Another possibility is backup hard drives, which go for $100-$300, depending on how much space you need. All you do is plug one of these into your computer and download its software, then, when you're ready to back up, just push a button, and everything will be backed up. You can set it to back up all your files at the same time every day. These could, like any hard drive, conceivably crash as well, but Larson says the likelihood that your computer's drive and the backup drive will both crash at the same time is slim. If one drive crashes, you should turn your computer off and get technical assistance. Examples of backup hard drive products are Store-It All, which can be found at Pexagontech.com, and My Book, which can be found at WesternDigital.com.

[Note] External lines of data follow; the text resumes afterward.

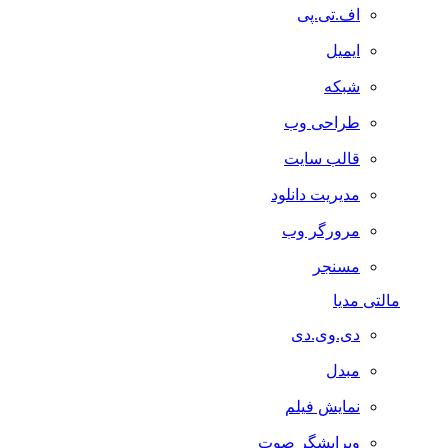
اف.تی.پی
ایمیل
شبکه
طراحی وب
قالب سایت
مدیریت دانلود
مرورگر وب
مسنجر
مالتی مدیا
دی.وی.دی
مبدل
نمایش فیلم
ویرایشگر صوت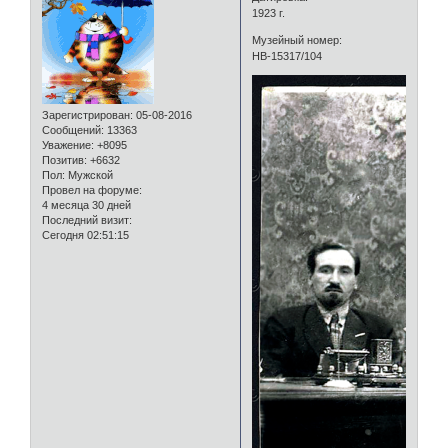
1923 г.
Музейный номер:
НВ-15317/104
Зарегистрирован
: 05-08-2016
Сообщений:
13363
Уважение:
+8095
Позитив:
+6632
Пол:
Мужской
Провел на форуме:
4 месяца 30 дней
Последний визит:
Сегодня 02:51:15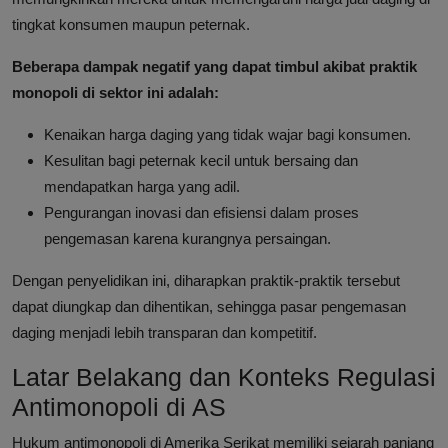
tingkat konsumen maupun peternak.
Beberapa dampak negatif yang dapat timbul akibat praktik
monopoli di sektor ini adalah:
Kenaikan harga daging yang tidak wajar bagi konsumen.
Kesulitan bagi peternak kecil untuk bersaing dan
mendapatkan harga yang adil.
Pengurangan inovasi dan efisiensi dalam proses
pengemasan karena kurangnya persaingan.
Dengan penyelidikan ini, diharapkan praktik-praktik tersebut
dapat diungkap dan dihentikan, sehingga pasar pengemasan
daging menjadi lebih transparan dan kompetitif.
Latar Belakang dan Konteks Regulasi
Antimonopoli di AS
Hukum antimonopoli di Amerika Serikat memiliki sejarah panjang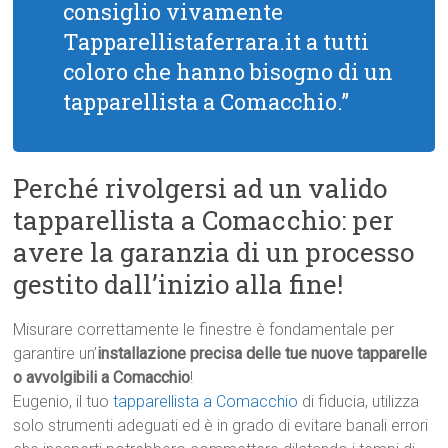
consiglio vivamente
Tapparellistaferrara.it a tutti
coloro che hanno bisogno di un
tapparellista a Comacchio.”
Perché rivolgersi ad un valido
tapparellista a Comacchio: per
avere la garanzia di un processo
gestito dall’inizio alla fine!
Misurare correttamente le finestre è fondamentale per
garantire un’
installazione precisa delle tue nuove tapparelle
o avvolgibili a Comacchio
!
Eugenio, il tuo
tapparellista a Comacchio
di fiducia, utilizza
solo strumenti adeguati ed è in grado di evitare banali errori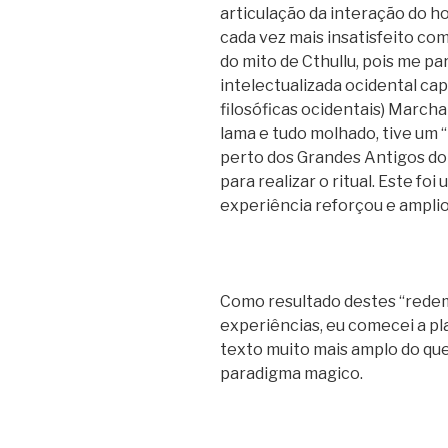
articulação da interação do 
cada vez mais insatisfeito co
do mito de Cthullu, pois me p
intelectualizada ocidental ca
filosóficas ocidentais) Marcha
lama e tudo molhado, tive um “
perto dos Grandes Antigos do
para realizar o ritual. Este f
experiência reforçou e amplio
Como resultado destes “rede
experiências, eu comecei a p
texto muito mais amplo do que
paradigma magico.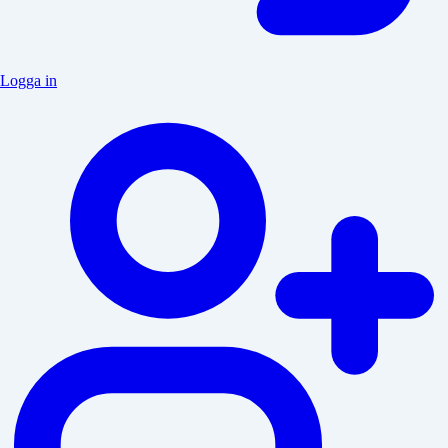
Logga in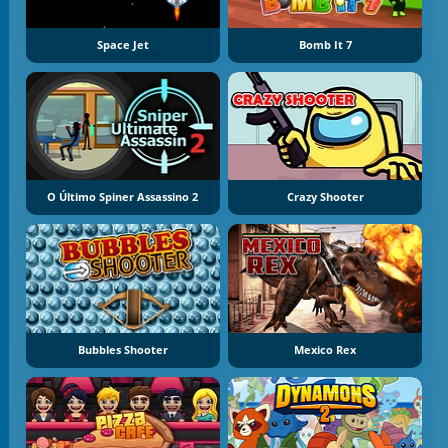
Space Jet
Bomb It 7
O Último Spiner Assassino 2
Crazy Shooter
Bubbles Shooter
Mexico Rex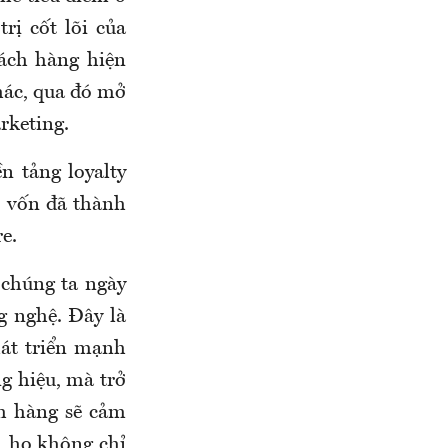
rị cốt lõi của
ách hàng hiện
hác, qua đó mở
rketing.
 tảng loyalty
– vốn đã thành
e.
 chúng ta ngày
g nghệ. Đây là
át triển mạnh
g hiệu, mà trở
ch hàng sẽ cảm
, họ không chỉ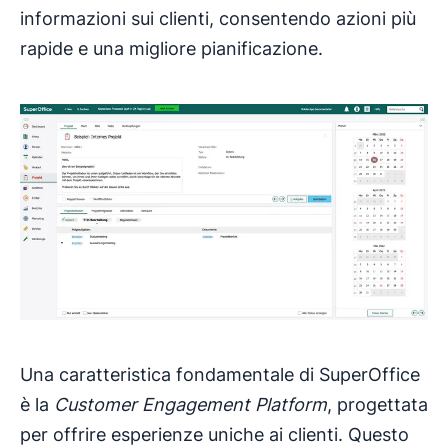
informazioni sui clienti, consentendo azioni più
rapide e una migliore pianificazione.
Una caratteristica fondamentale di SuperOffice
è la
Customer Engagement Platform
, progettata
per offrire esperienze uniche ai clienti. Questo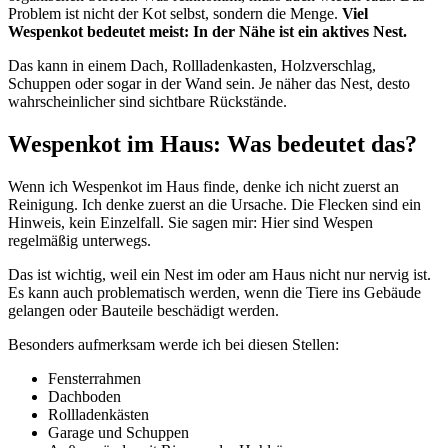
Problem ist nicht der Kot selbst, sondern die Menge.
Viel
Wespenkot bedeutet meist: In der Nähe ist ein aktives Nest.
Das kann in einem Dach, Rollladenkasten, Holzverschlag,
Schuppen oder sogar in der Wand sein. Je näher das Nest, desto
wahrscheinlicher sind sichtbare Rückstände.
Wespenkot im Haus: Was bedeutet das?
Wenn ich Wespenkot im Haus finde, denke ich nicht zuerst an
Reinigung. Ich denke zuerst an die Ursache. Die Flecken sind ein
Hinweis, kein Einzelfall. Sie sagen mir: Hier sind Wespen
regelmäßig unterwegs.
Das ist wichtig, weil ein Nest im oder am Haus nicht nur nervig ist.
Es kann auch problematisch werden, wenn die Tiere ins Gebäude
gelangen oder Bauteile beschädigt werden.
Besonders aufmerksam werde ich bei diesen Stellen:
Fensterrahmen
Dachboden
Rollladenkästen
Garage und Schuppen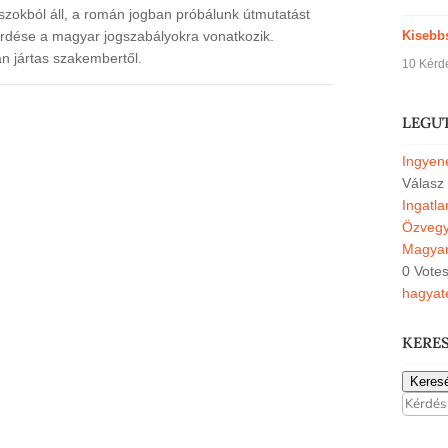
zokból áll, a román jogban próbálunk útmutatást
Kisebb
érdése a magyar jogszabályokra vonatkozik.
n jártas szakembertől.
10 Kérd
LEGU
Ingyene
Válasz
Ingatl
Özvegyi
Magyar
0 Vote
hagyat
KERE
Keres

The next option is Web sites that back up your data for you, usually for $10 - $20 a month. You sign up online and, for a monthly fee, these sites will send you software that automatically backs up your data to multiple locations that the sites maintain. This is, Larson says, the most reliable way to back up your files, because these sites store your files in several places, so you're never going to lose them in a crash. Another advantage: Anyone who has your password can look at your files, making it easy to share photos or home videos with family and friends. One backup Web site is Xdrive.com.

If you just want to back up your photos, there are sites that will let you do it for free. For instance, Kodak Gallery will let you store all your photos on that site for free, as long as you buy prints from them once a year.

Yet another backup possibility: data recovery services, such as WeRecoverData.com.